INTERNATIONAL INVESTMENT CONSULTING

Regulatory background

Italian competition regulations

Rules on competition are established at different levels, the first of which is the general rule on ‘fair’ business behavior set out by the Italian Civil Code. Secondly, the Italian Civil Code establishes a limited number of exceptions, such as non-competition agreements concluded upon termination of an employment contract or a transfer of a going concern. A third set  of rules,  based on articles  81 and 82 of the EC Treaty, establishes the legal framework of control over competition matters and the Italian Competition Authority (Autorità Garante della Concorrenza e del Mercato). This Authority operates according to the EU principles established by the EU Commission and Court of Justice and monitors the following matters:

Business agreements and practices which may have an adverse impact on competition

Business combinations that may give rise to market dominance

State aid

It has  the  power to  determine the  conditions on  which  business combinations  must be realized,  to stop  them if they  may lead to a dominant position  on the market, and to issue fines and sanctions.

Various public authorities have supervisory and regulatory powers over companies operating in specific fields.

The Banking Authority supervises the activities and organization of banks and financial institutions listed in the register indicated by article 107 of the Italian Banking Law, monitoring their management and compliance with the applicable laws and regulations.
It examines the documentation and statistics sent to it by the above bodies, and carries out inspections of banks and other financial institutions.

Another part of the Banking Authority’s role is to protect transparency in all financial and banking transactions, also in order to improve relations with end customers.

The Insurance Authority was set up by Law no. 576/1982, in order to supervise insurance companies and all other parties governed by insurance law, including agents and insurance brokers.

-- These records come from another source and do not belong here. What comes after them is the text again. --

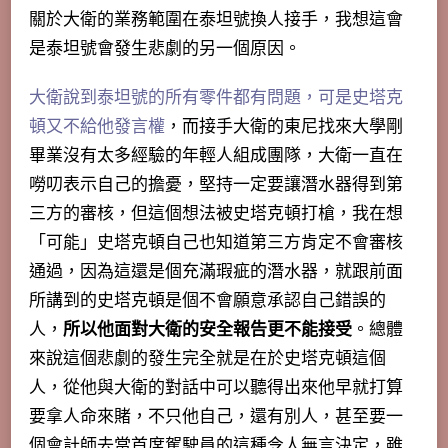
關於大衛的業務範圍在泰坦號換人接手，我想這會
是泰坦號會發生悲劇的另一個原因。
大衛說到泰坦號的所有零件都有問題，可是史塔克
頓又不給他發言權
，而接手大衛的東尼找來大學剛
畢業沒有太多經驗的年輕人組成團隊，大衛一直在
嘮叨表示自己的擔憂，堅持一定要讓潛水器得到第
三方的審核，但這個想法被史塔克頓打槍，我在想
「可能」史塔克頓自己也知道第三方肯定不會審核
通過，因為這還是個充滿瑕疵的潛水器，就跟前面
所講到的史塔克頓是個不會願意承認自己錯誤的
人，
所以他面對大衛的安全報告更不能接受
。總體
來說這個悲劇的發生完全就是在於史塔克頓這個
人，從他與大衛的對話中可以聽得出來他早就打算
要拿人命來賭，不只他自己，還有別人，甚至要一
個會計師去當首席駕駛員的這種令人無言決定，雖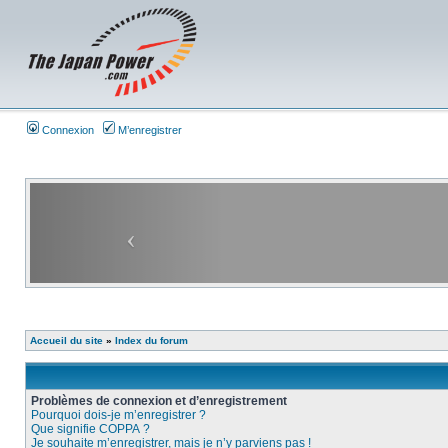
Connexion
M’enregistrer
Accueil du site
»
Index du forum
Problèmes de connexion et d’enregistrement
Pourquoi dois-je m’enregistrer ?
Que signifie COPPA ?
Je souhaite m’enregistrer, mais je n’y parviens pas !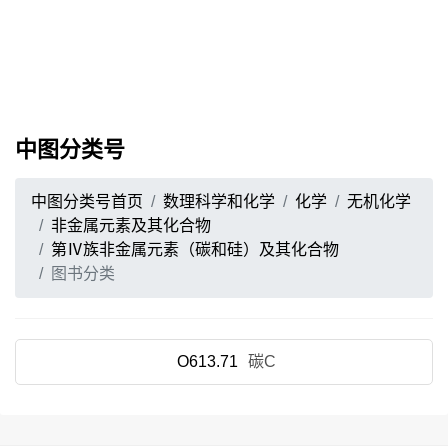
中图分类号
中图分类号首页
数理科学和化学
化学
无机化学
非金属元素及其化合物
第Ⅳ族非金属元素（碳和硅）及其化合物
图书分类
O613.71
碳C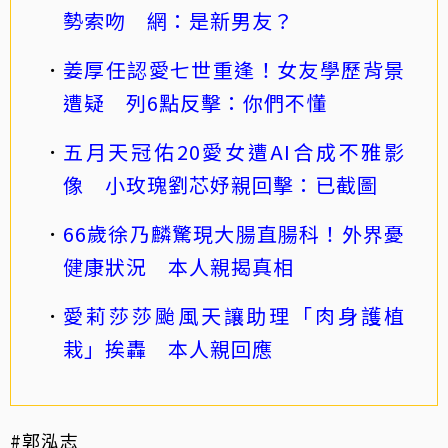
勢索吻 網：是新男友？
姜厚任認愛七世重逢！女友學歷背景
遭疑 列6點反擊：你們不懂
五月天冠佑20愛女遭AI合成不雅影
像 小玫瑰劉芯妤親回擊：已截圖
66歲徐乃麟驚現大腸直腸科！外界憂
健康狀況 本人親揭真相
愛莉莎莎颱風天讓助理「肉身護植
栽」挨轟 本人親回應
#郭泓志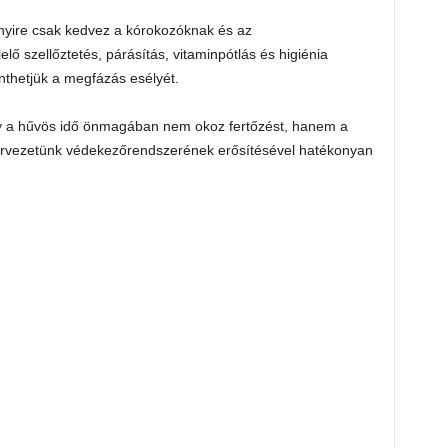
nyire csak kedvez a kórokozóknak és az
ő szellőztetés, párásítás, vitaminpótlás és higiénia
thetjük a megfázás esélyét.
ogy a hűvös idő önmagában nem okoz fertőzést, hanem a
ervezetünk védekezőrendszerének erősítésével hatékonyan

The Authority monitors and regulates the   market and operators, also by making   the necessary inspections and issuing fines where appropriate. Its mission includes protecting end customers, supervising the text of contracts, reviewing claims, and verifying the fair conduct of insurance companies.

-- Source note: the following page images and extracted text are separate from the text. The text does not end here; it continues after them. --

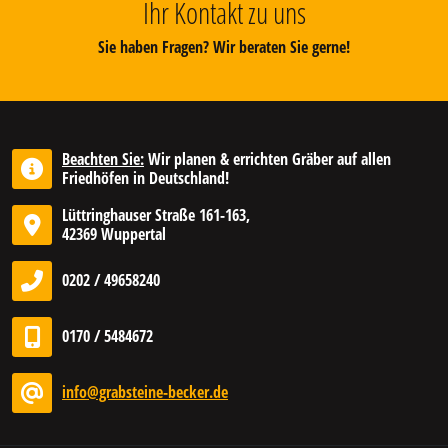
Ihr Kontakt zu uns
Sie haben Fragen? Wir beraten Sie gerne!
Beachten Sie:
Wir planen & errichten Gräber auf allen
Friedhöfen in Deutschland!
Lüttringhauser Straße 161-163,
42369 Wuppertal
0202 / 49658240
0170 / 5484672
info@grabsteine-becker.de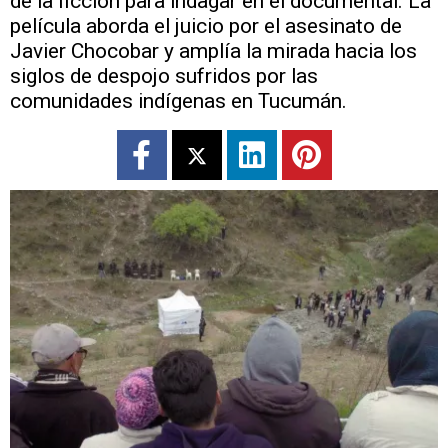
de la ficción para indagar en el documental. La
película aborda el juicio por el asesinato de
Javier Chocobar y amplía la mirada hacia los
siglos de despojo sufridos por las
comunidades indígenas en Tucumán.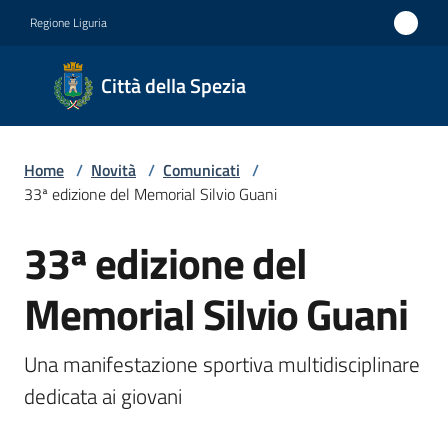
Vai al contenuto
Vai alla navigazione
Vai al footer
Regione Liguria
Città
Città della Spezia
della
Spezia
Home
/
Novità
/
Comunicati
/
Medaglia
33ª edizione del Memorial Silvio Guani
d'oro al
33ª edizione del
Merito
Salta al contenuto
Civile
Memorial Silvio Guani
Medaglia
d'argento
Una manifestazione sportiva multidisciplinare 
al Valor
dedicata ai giovani
Militare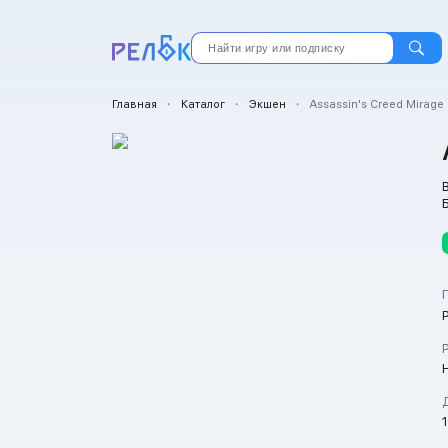
Главная
・
Каталог
・
Экшен
・
Assassin's Creed Mirage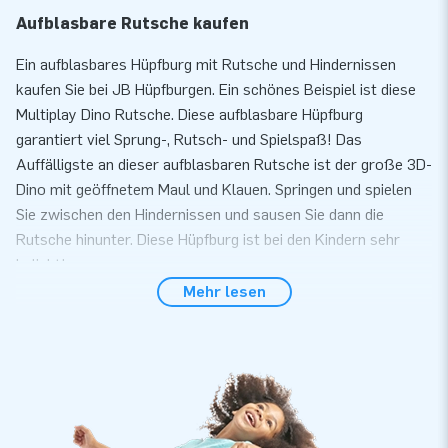
Aufblasbare Rutsche kaufen
Ein aufblasbares Hüpfburg mit Rutsche und Hindernissen
kaufen Sie bei JB Hüpfburgen. Ein schönes Beispiel ist diese
Multiplay Dino Rutsche. Diese aufblasbare Hüpfburg
garantiert viel Sprung-, Rutsch- und Spielspaß! Das
Auffälligste an dieser aufblasbaren Rutsche ist der große 3D-
Dino mit geöffnetem Maul und Klauen. Springen und spielen
Sie zwischen den Hindernissen und sausen Sie dann die
Rutsche hinunter. Diese Hüpfburg ist bei den Kindern sehr
beliebt!
Mehr lesen
Die Multiplay Super Badeenten Hüpfburg verfügt über einen
Multiplay Bereich. Sie können alternativ aber auch ein
Planschbecken anstelle der Mutliplay Hüpfburg anschließen.
Das Planschbecken (Artikelnummer 02.999.050.022) kann für
699 € zusätzlich erworben werden.
Aufblasbare Hüpfburgen mit Rutsche und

The Energy Authority was set up by Law no. 481/1995 in order to regulate and supervise the electricity and gas markets. The Authority is empowered to:

Fix maximum tariffs for services, in order to ensure certainty and transparency to the benefit of end customers

Define  guidelines for the production and supply of energy and gas,  set  quality standards, check  compliance, and establish the refunds to be made to end customers where applicable

Verify that said guidelines are actually observed and impose penalties

Verify that competition laws and regulations are observed by the companies operating in the electricity  and gas markets, and inform the relevant authority in the event of violations

Examine claims and petitions filed by end customers, promoting settlements with operators where appropriate or ordering operators to modify their service provision.

SECURITIES OFFERS &
PROSPECTUS APPROVAL regulatorybackground

In line with EU directives, issuers offering securities must produce a prospectus in order to ensure that investors receive all the relevant information. The prospectus must be approved by Consob, the public authority responsible for regulating the Italian securities market; and the information provided in the prospectus must be complete, coherent and understandable. Once approved, the prospectus can also circulate in other EU Member States for local offering.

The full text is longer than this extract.